* Task objective:
Set down all of the data exactly as it appears.
--- --- ---
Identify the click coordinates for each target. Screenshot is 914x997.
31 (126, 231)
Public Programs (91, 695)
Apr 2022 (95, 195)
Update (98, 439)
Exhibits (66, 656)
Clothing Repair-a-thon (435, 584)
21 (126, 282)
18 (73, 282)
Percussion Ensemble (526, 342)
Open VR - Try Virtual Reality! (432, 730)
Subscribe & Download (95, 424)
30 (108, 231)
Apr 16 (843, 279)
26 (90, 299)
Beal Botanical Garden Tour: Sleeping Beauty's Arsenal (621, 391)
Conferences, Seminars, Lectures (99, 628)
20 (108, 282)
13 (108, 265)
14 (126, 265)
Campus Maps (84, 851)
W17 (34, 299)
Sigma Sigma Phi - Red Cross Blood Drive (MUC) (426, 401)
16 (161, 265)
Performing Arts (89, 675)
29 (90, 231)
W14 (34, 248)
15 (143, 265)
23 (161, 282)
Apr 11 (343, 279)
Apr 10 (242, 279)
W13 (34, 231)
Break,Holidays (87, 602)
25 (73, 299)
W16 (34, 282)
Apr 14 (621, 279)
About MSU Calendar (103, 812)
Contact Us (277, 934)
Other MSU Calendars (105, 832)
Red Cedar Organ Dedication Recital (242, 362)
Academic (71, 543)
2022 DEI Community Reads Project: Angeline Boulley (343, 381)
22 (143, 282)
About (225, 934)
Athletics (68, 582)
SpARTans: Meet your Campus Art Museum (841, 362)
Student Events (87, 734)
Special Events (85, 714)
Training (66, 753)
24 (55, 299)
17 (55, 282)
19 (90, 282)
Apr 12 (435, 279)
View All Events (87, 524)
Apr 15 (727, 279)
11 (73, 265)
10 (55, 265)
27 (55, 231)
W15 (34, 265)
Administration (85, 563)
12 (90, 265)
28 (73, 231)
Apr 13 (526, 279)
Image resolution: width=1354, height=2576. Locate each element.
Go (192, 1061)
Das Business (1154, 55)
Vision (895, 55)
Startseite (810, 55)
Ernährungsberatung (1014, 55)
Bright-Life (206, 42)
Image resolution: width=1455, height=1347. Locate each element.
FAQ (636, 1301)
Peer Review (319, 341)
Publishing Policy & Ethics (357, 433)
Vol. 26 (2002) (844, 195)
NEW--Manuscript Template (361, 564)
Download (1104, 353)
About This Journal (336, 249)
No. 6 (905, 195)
--- --- ---
* The answer:
Identify the click coordinates for each target. Screenshot is 914x997.
31 (126, 231)
Public Programs (91, 695)
Apr 2022 (95, 195)
Update (98, 439)
Exhibits (66, 656)
Clothing Repair-a-thon (435, 584)
21 (126, 282)
18 (73, 282)
Percussion Ensemble (526, 342)
Open VR - Try Virtual Reality! (432, 730)
Subscribe & Download (95, 424)
30 (108, 231)
Apr 16 (843, 279)
26 (90, 299)
Beal Botanical Garden Tour: Sleeping Beauty's Arsenal (621, 391)
Conferences, Seminars, Lectures (99, 628)
20 (108, 282)
13 (108, 265)
14 (126, 265)
Campus Maps (84, 851)
W17 (34, 299)
Sigma Sigma Phi - Red Cross Blood Drive (MUC) (426, 401)
16 (161, 265)
Performing Arts (89, 675)
29 (90, 231)
W14 (34, 248)
15 (143, 265)
23 (161, 282)
Apr 11 (343, 279)
Apr 10 (242, 279)
W13 (34, 231)
Break,Holidays (87, 602)
25 (73, 299)
W16 (34, 282)
Apr 14 (621, 279)
About MSU Calendar (103, 812)
Contact Us (277, 934)
Other MSU Calendars (105, 832)
Red Cedar Organ Dedication Recital (242, 362)
Academic (71, 543)
2022 DEI Community Reads Project: Angeline Boulley (343, 381)
22 (143, 282)
About (225, 934)
Athletics (68, 582)
SpARTans: Meet your Campus Art Museum (841, 362)
Student Events (87, 734)
Special Events (85, 714)
Training (66, 753)
24 (55, 299)
17 (55, 282)
19 (90, 282)
Apr 12 (435, 279)
View All Events (87, 524)
Apr 15 (727, 279)
11 (73, 265)
10 (55, 265)
27 (55, 231)
W15 (34, 265)
Administration (85, 563)
12 (90, 265)
28 (73, 231)
Apr 13 (526, 279)
Image resolution: width=1354, height=2576. Locate each element.
Go (192, 1061)
Das Business (1154, 55)
Vision (895, 55)
Startseite (810, 55)
Ernährungsberatung (1014, 55)
Bright-Life (206, 42)
Image resolution: width=1455, height=1347. Locate each element.
FAQ (636, 1301)
Peer Review (319, 341)
Publishing Policy & Ethics (357, 433)
Vol. 26 (2002) (844, 195)
NEW--Manuscript Template (361, 564)
Download (1104, 353)
About This Journal (336, 249)
No. 6 (905, 195)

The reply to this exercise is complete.